Treasury plans pay-as-you-go tax
The Treasury is planning a pay-as-you-go tax model in a bid to tackle evasion by freelance workers, landlords and investors, reports the Times. The measures, which will make it harder for people to hide their earnings, are based on a system used in New Zealand. The move will see annual or twice-yearly manual tax returns replaced with a system that sees tax paid throughout the year. Taxpayers would be given a digital tax account that is automatically updated by banks, investment managers, workplaces and pension providers, with information about earnings, investments and pensions logged. The reforms will be at the centre of HMRC’s ten-year tax strategy and will play a part in efforts to recoup the £31bn the Revenue believes people are not paying in tax each year. Chancellor Rishi Sunak believes the pay-as-you-go tax model could prevent people from failing to declare major earnings, including interest on in vestments and offshore bank accounts.
Spending could drive demand on recovery path
Roger Bootle, chairman of Capital Economics, looks at the UK’s path toward economic recovery after the pandemic, saying the Government’s borrowing requirement will be about 18% of GDP in 2021, while plans for future tax rises set out in the Budget will tighten fiscal policy by 1.5% of GDP. Mr Bootle notes that the Office for Budget Responsibility has suggested COVID-19 will have a “scarring” effect on the UK economy, delivering a permanent reduction in GDP of 3% relative to what it would have been without the pandemic. He also suggests that the UK could see growth in aggregate demand “spurred by private spending rather than government largesse”.
British housing is expensive and its supply must increase
Research from Schroders shows that the ratio of average house prices to earnings was 8:1 in Q4, the highest level since the 1880s bar the year before the financial crisis.
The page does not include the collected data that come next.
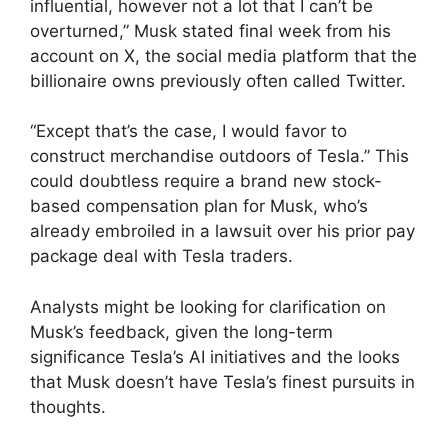
influential, however not a lot that I can’t be
overturned,” Musk stated final week from his
account on X, the social media platform that the
billionaire owns previously often called Twitter.
“Except that’s the case, I would favor to
construct merchandise outdoors of Tesla.” This
could doubtless require a brand new stock-
based compensation plan for Musk, who’s
already embroiled in a lawsuit over his prior pay
package deal with Tesla traders.
Analysts might be looking for clarification on
Musk’s feedback, given the long-term
significance Tesla’s AI initiatives and the looks
that Musk doesn’t have Tesla’s finest pursuits in
thoughts.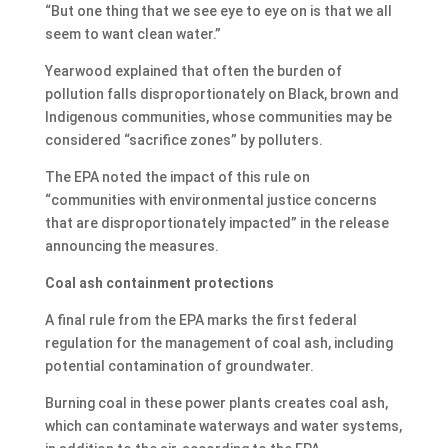
“But one thing that we see eye to eye on is that we all
seem to want clean water.”
Yearwood explained that often the burden of
pollution falls disproportionately on Black, brown and
Indigenous communities, whose communities may be
considered “sacrifice zones” by polluters.
The EPA noted the impact of this rule on
“communities with environmental justice concerns
that are disproportionately impacted” in the release
announcing the measures.
Coal ash containment protections
A final rule from the EPA marks the first federal
regulation for the management of coal ash, including
potential contamination of groundwater.
Burning coal in these power plants creates coal ash,
which can contaminate waterways and water systems,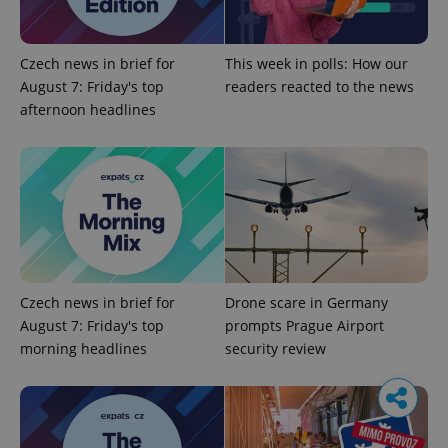
Czech news in brief for
This week in polls: How our
August 7: Friday's top
readers reacted to the news
afternoon headlines
Czech news in brief for
Drone scare in Germany
August 7: Friday's top
prompts Prague Airport
morning headlines
security review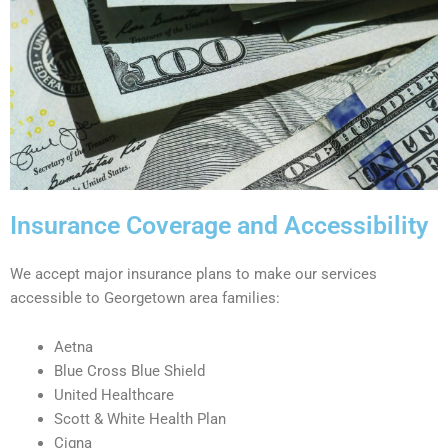
Insurance Coverage and Accessibility
We accept major insurance plans to make our services
accessible to Georgetown area families:
Aetna
Blue Cross Blue Shield
United Healthcare
Scott & White Health Plan
Cigna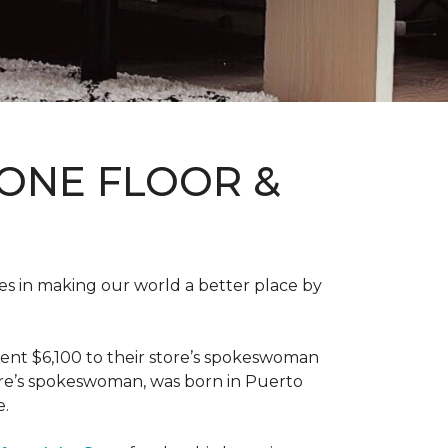
ONE FLOOR &
des in making our world a better place by
ent $6,100 to their store’s spokeswoman
tore’s spokeswoman, was born in Puerto
e.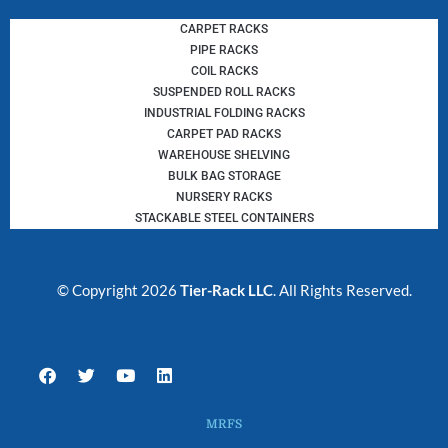
CARPET RACKS
PIPE RACKS
COIL RACKS
SUSPENDED ROLL RACKS
INDUSTRIAL FOLDING RACKS
CARPET PAD RACKS
WAREHOUSE SHELVING
BULK BAG STORAGE
NURSERY RACKS
STACKABLE STEEL CONTAINERS
© Copyright 2026
Tier-Rack LLC
. All Rights Reserved.
F
T
Y
L
a
w
o
i
c
i
u
n
e
t
t
k
MRFS
b
t
u
e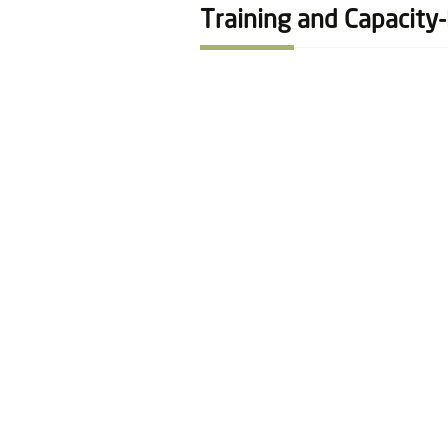
Training and Capacity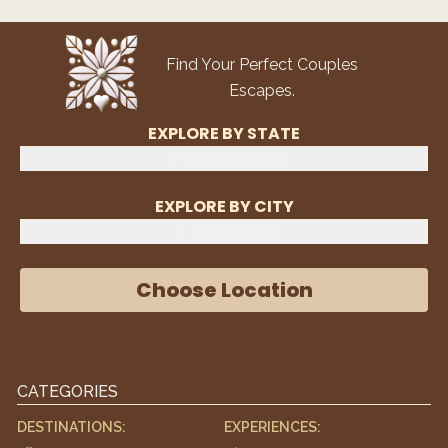
Find Your Perfect Couples
Escapes.
EXPLORE BY STATE
Select State
EXPLORE BY CITY
Select City
Choose Location
CATEGORIES
DESTINATIONS:
EXPERIENCES: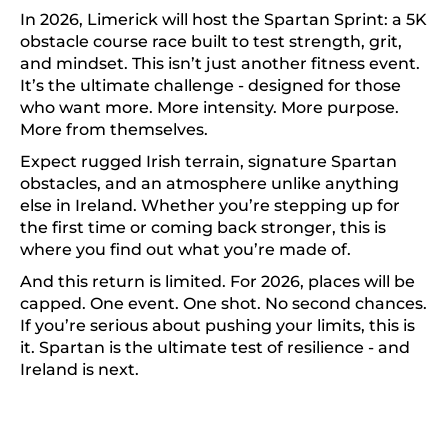
In 2026, Limerick will host the Spartan Sprint: a 5K
obstacle course race built to test strength, grit,
and mindset. This isn’t just another fitness event.
It’s the ultimate challenge - designed for those
who want more. More intensity. More purpose.
More from themselves.
Expect rugged Irish terrain, signature Spartan
obstacles, and an atmosphere unlike anything
else in Ireland. Whether you’re stepping up for
the first time or coming back stronger, this is
where you find out what you’re made of.
And this return is limited. For 2026, places will be
capped. One event. One shot. No second chances.
If you’re serious about pushing your limits, this is
it. Spartan is the ultimate test of resilience - and
Ireland is next.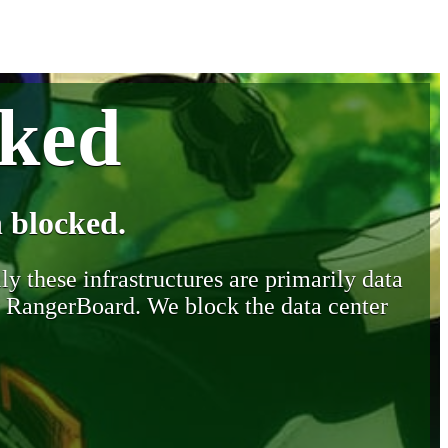
cked
 blocked.
y these infrastructures are primarily data
y RangerBoard. We block the data center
Post-Brexit deal for the City nears
Britain and the EU are said to be close to striking a limited deal on post-Brexit financial services co-operation following months of negotiations, with partial regulatory equivalence on some financial products and a memorandum of understanding on regulation reportedly on the horizon.
Brewers serve up a pandemic success story
The Sunday Times looked at how craft brewers have navigated the challenges brought about by the coronavirus pandemic, highlighting estimates that there are now more than 3,000 breweries in the UK, an increase of 200 over the past year.
International Monetary Fund
The G7 wants the International Monetary Fund to expand its reserves. The bank’s holdings have not been increased since 2009, in the wake of the global financial crisis. Britain, which is chairing the G7 this year, said the increase would help the world’s poorest countries recover from the pandemic.
Customers face £90m Football Index losses
Customers of Football Index, which billed itself as the “football stock market”, are facing losses of almost £90m in the wake of its collapse. Legal firm Leigh Day is investigating a potential claim on behalf of punters, with Begbies Traynor expected to be appointed to handle the administration.